- What you should do
Your answer must be the exact lines from the one holding "našeg grada." through the final line of the records below, both included, and nothing more.

-- Provided data follows --

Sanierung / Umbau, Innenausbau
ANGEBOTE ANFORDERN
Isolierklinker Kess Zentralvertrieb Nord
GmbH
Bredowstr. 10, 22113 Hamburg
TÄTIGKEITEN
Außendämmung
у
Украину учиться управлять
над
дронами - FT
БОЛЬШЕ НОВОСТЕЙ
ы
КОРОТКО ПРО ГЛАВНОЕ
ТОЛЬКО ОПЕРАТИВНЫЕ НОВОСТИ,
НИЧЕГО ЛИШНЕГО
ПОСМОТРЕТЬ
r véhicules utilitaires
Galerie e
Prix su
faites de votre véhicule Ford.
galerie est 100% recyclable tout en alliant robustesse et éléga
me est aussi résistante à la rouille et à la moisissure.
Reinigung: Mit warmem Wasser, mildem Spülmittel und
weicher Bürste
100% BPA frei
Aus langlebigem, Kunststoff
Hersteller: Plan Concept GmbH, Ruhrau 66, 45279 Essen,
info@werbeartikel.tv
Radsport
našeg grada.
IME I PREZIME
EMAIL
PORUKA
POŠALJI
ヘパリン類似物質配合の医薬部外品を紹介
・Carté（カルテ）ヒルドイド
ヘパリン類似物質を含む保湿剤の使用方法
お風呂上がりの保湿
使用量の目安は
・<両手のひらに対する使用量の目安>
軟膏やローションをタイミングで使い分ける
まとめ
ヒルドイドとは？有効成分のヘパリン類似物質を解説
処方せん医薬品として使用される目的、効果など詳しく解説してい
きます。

-- Provided data concluded --

- Finished exercise
našeg grada.
IME I PREZIME
EMAIL
PORUKA
POŠALJI
ヘパリン類似物質配合の医薬部外品を紹介
・Carté（カルテ）ヒルドイド
ヘパリン類似物質を含む保湿剤の使用方法
お風呂上がりの保湿
使用量の目安は
・<両手のひらに対する使用量の目安>
軟膏やローションをタイミングで使い分ける
まとめ
ヒルドイドとは？有効成分のヘパリン類似物質を解説
処方せん医薬品として使用される目的、効果など詳しく解説してい
きます。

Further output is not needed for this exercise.